New reporting by the Washington Examiner’s Jerry Dunleavy adds significant credibility to claims of corruption involving President Joe Biden himself. Dunleavy reported that Mykola Zlochevsky, the Ukrainian owner of the Burisma energy company that hired then-vice presidential son Hunter Biden to a lucrative board position, reportedly called Joe Biden “the big guy” during discussions of what reputable sources call a $5 million bribery scheme.

COMER UNVEILS ‘BIDEN FAMILY’S INFLUENCE PEDDLING IN CHINA

This is at least the third instance of different, shady business associates of Hunter Biden referring to the now-president as “the big guy.” In October 2020, onetime Biden family business partner Tony Bobulinski released an email from 2017 referring to “the big guy,” meaning (Bobulinksi said) Joe Biden. One of the other Biden business partners Bobulinski mentioned was James Gilliar, who referred to Joe Biden as “the Big Guy” in a panicked message the very day news of Hunter’s now-infamous laptop computer broke. Now we discover that Zlochevsky referred to “the big guy” again in 2017 while discussing negotiations with a Chinese intelligence-linked businessman.

When multiple people in multiple circumstances all use the same, semi-unusual appellation to refer, as if in code, to an effectively silent partner in legally questionable business dealings, the likelihood that they are referring to the same person increases substantially.

These reports are significant because they more directly link Joe Biden himself to what can only be described as massive influence-peddling — whether legal or illegal is to be determined — by multiple members of his family. Joe Biden has insisted for years that he barely even knew about, much less participated in, the foreign engagements for which Hunter and Joe’s brother Jim each were paid millions of dollars. The references to “the big guy” add to copious circumstantial evidence indicating those protestations were untrue.
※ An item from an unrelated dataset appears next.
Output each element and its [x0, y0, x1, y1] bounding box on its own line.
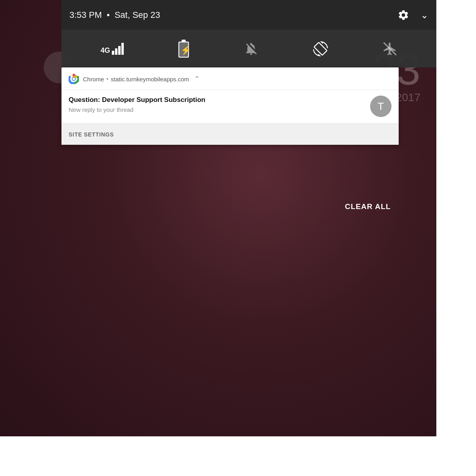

Andrew C. McCarthy, once a high-ranking federal prosecutor on national security matters and a noted critic of Trump’s own behavior, is equally tough on Joe Biden in a way the Justice Department, inexcusably, is not. He concisely summarizes, to devastating effect, the massive trail of unsavory and probably illegal business dealings of the Biden family.
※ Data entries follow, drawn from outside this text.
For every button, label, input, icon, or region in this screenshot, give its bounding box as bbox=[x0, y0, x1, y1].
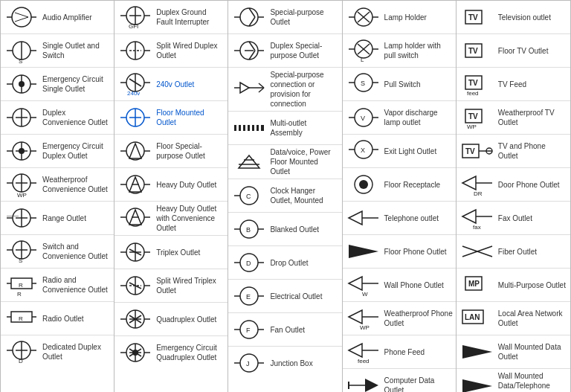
row-radio-convenience: RR Radio and Convenience Outlet bbox=[1, 269, 114, 302]
row-heavy-duty-outlet: Heavy Duty Outlet bbox=[114, 168, 228, 202]
svg-text:B: B bbox=[246, 226, 251, 234]
svg-text:E: E bbox=[246, 293, 251, 301]
label-heavy-duty-convenience: Heavy Duty Outlet with Convenience Outle… bbox=[153, 204, 225, 233]
svg-rect-141 bbox=[245, 125, 248, 131]
svg-text:——: —— bbox=[7, 212, 19, 219]
label-special-purpose: Special-purpose Outlet bbox=[267, 7, 338, 27]
svg-text:WP: WP bbox=[360, 324, 370, 331]
symbol-electrical-outlet: E bbox=[231, 282, 267, 310]
row-special-purpose: Special-purpose Outlet bbox=[228, 1, 341, 34]
symbol-radio-convenience: RR bbox=[4, 271, 39, 299]
label-split-wired-duplex: Split Wired Duplex Outlet bbox=[153, 41, 225, 60]
symbol-range-outlet: —— bbox=[4, 204, 39, 232]
label-range-outlet: Range Outlet bbox=[39, 213, 86, 223]
label-special-purpose-connection: Special-purpose connection or provision … bbox=[267, 70, 338, 109]
symbol-quadruplex-outlet bbox=[117, 305, 153, 333]
label-wall-data: Wall Mounted Data Outlet bbox=[495, 342, 567, 362]
svg-text:F: F bbox=[246, 327, 251, 334]
row-tv-phone: TV TV and Phone Outlet bbox=[457, 135, 570, 168]
label-clock-hanger: Clock Hanger Outlet, Mounted bbox=[267, 186, 338, 205]
row-floor-special-purpose: Floor Special-purpose Outlet bbox=[114, 135, 228, 168]
label-television-outlet: Television outlet bbox=[495, 13, 551, 22]
svg-text:WP: WP bbox=[467, 123, 477, 130]
svg-line-233 bbox=[477, 246, 492, 251]
column-1: Audio Amplifier S Single Outlet and Swit… bbox=[1, 1, 114, 392]
column-3: Special-purpose Outlet Duplex Special-pu… bbox=[228, 1, 342, 392]
symbol-240v-outlet: 240v bbox=[117, 70, 153, 98]
svg-line-3 bbox=[15, 13, 28, 17]
svg-marker-134 bbox=[240, 83, 249, 93]
symbol-weatherproof-phone: WP bbox=[346, 304, 381, 332]
svg-text:S: S bbox=[361, 80, 365, 87]
row-quadruplex-outlet: Quadruplex Outlet bbox=[114, 303, 228, 336]
label-quadruplex-outlet: Quadruplex Outlet bbox=[153, 315, 216, 324]
label-drop-outlet: Drop Outlet bbox=[267, 258, 308, 268]
row-weatherproof-convenience: WP Weatherproof Convenience Outlet bbox=[1, 168, 114, 202]
label-tv-phone: TV and Phone Outlet bbox=[495, 141, 567, 161]
row-split-wired-triplex: Split Wired Triplex Outlet bbox=[114, 269, 228, 303]
row-range-outlet: —— Range Outlet bbox=[1, 202, 114, 235]
svg-marker-196 bbox=[349, 211, 362, 225]
symbol-multi-outlet-assembly bbox=[231, 114, 267, 142]
svg-line-231 bbox=[462, 246, 477, 251]
label-emergency-quadruplex: Emergency Circuit Quadruplex Outlet bbox=[153, 343, 225, 362]
row-duplex-convenience: Duplex Convenience Outlet bbox=[1, 101, 114, 135]
row-data-voice-floor: Data/voice, Power Floor Mounted Outlet bbox=[228, 145, 341, 179]
label-data-voice-floor: Data/voice, Power Floor Mounted Outlet bbox=[267, 147, 338, 176]
svg-marker-240 bbox=[462, 379, 492, 393]
svg-marker-208 bbox=[365, 379, 378, 392]
row-emergency-circuit-single: Emergency Circuit Single Outlet bbox=[1, 68, 114, 101]
symbol-heavy-duty-convenience bbox=[117, 205, 153, 233]
label-lamp-holder: Lamp Holder bbox=[381, 13, 427, 22]
row-vapor-discharge: V Vapor discharge lamp outlet bbox=[343, 101, 456, 135]
symbol-lamp-holder-pull: L bbox=[346, 36, 381, 65]
row-exit-light: X Exit Light Outlet bbox=[343, 135, 456, 168]
svg-line-137 bbox=[259, 88, 264, 92]
label-emergency-circuit-single: Emergency Circuit Single Outlet bbox=[39, 74, 111, 94]
symbol-vapor-discharge: V bbox=[346, 103, 381, 132]
symbol-split-wired-triplex bbox=[117, 271, 153, 300]
label-lan-outlet: Local Area Network Outlet bbox=[495, 309, 567, 328]
row-fan-outlet: F Fan Outlet bbox=[228, 313, 341, 347]
svg-text:feed: feed bbox=[467, 90, 479, 97]
row-wall-data-telephone: Wall Mounted Data/Telephone Outlet bbox=[457, 369, 570, 392]
symbol-phone-feed: feed bbox=[346, 338, 381, 366]
symbol-floor-phone bbox=[346, 237, 381, 266]
label-multi-purpose: Multi-Purpose Outlet bbox=[495, 280, 566, 290]
label-fax-outlet: Fax Outlet bbox=[495, 213, 532, 223]
row-split-wired-duplex: Split Wired Duplex Outlet bbox=[114, 34, 228, 68]
row-drop-outlet: D Drop Outlet bbox=[228, 246, 341, 280]
label-lamp-holder-pull: Lamp holder with pull switch bbox=[381, 41, 453, 60]
svg-text:MP: MP bbox=[468, 280, 480, 288]
label-radio-convenience: Radio and Convenience Outlet bbox=[39, 275, 111, 295]
symbol-special-purpose bbox=[231, 3, 267, 31]
label-audio-amplifier: Audio Amplifier bbox=[39, 13, 92, 22]
symbol-grid: Audio Amplifier S Single Outlet and Swit… bbox=[0, 0, 571, 392]
row-lamp-holder: Lamp Holder bbox=[343, 1, 456, 34]
svg-point-121 bbox=[132, 350, 138, 356]
svg-marker-84 bbox=[129, 144, 141, 158]
symbol-special-purpose-connection bbox=[231, 75, 267, 103]
row-telephone-outlet: Telephone outlet bbox=[343, 202, 456, 235]
symbol-television-outlet: TV bbox=[459, 3, 495, 31]
symbol-triplex-outlet bbox=[117, 238, 153, 266]
symbol-floor-receptacle bbox=[346, 170, 381, 199]
row-phone-feed: feed Phone Feed bbox=[343, 335, 456, 369]
symbol-floor-tv: TV bbox=[459, 36, 495, 65]
row-multi-purpose: MP Multi-Purpose Outlet bbox=[457, 269, 570, 302]
row-fax-outlet: fax Fax Outlet bbox=[457, 202, 570, 235]
svg-text:DR: DR bbox=[474, 190, 483, 197]
svg-point-195 bbox=[359, 180, 368, 189]
svg-line-4 bbox=[15, 17, 28, 22]
symbol-lamp-holder bbox=[346, 3, 381, 31]
svg-marker-205 bbox=[349, 344, 362, 357]
row-duplex-special-purpose: Duplex Special-purpose Outlet bbox=[228, 34, 341, 68]
column-2: GFI Duplex Ground Fault Interrupter Spli… bbox=[114, 1, 228, 392]
symbol-audio-amplifier bbox=[4, 3, 39, 31]
symbol-wall-data bbox=[459, 338, 495, 366]
row-wall-data: Wall Mounted Data Outlet bbox=[457, 335, 570, 369]
svg-text:R: R bbox=[19, 315, 23, 322]
row-tv-feed: TVfeed TV Feed bbox=[457, 68, 570, 101]
label-telephone-outlet: Telephone outlet bbox=[381, 213, 439, 223]
symbol-single-outlet-switch: S bbox=[4, 36, 39, 65]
“The telltale signs of illegitimate business are reticulated payment arrangements featuring shell companies, complex banking channels, and money transfers to people with no clear — and sometimes no plausible — connection to the provision of goods and services,” McCarthy wrote. “Such practices are strongly suggestive of money-laundering. … This is what one sees with the Biden-family transactions. So far, House Republicans have shown the use of 20 limited-liability companies for transferring funds — 15 of them established by Hunter while his father was vice president.”

Throughout all of this now-incontrovertible evidence, the obvious common thread is that none of it makes any sense for the foreign officials unless Joe Biden himself was lending a hand on desired policy outcomes.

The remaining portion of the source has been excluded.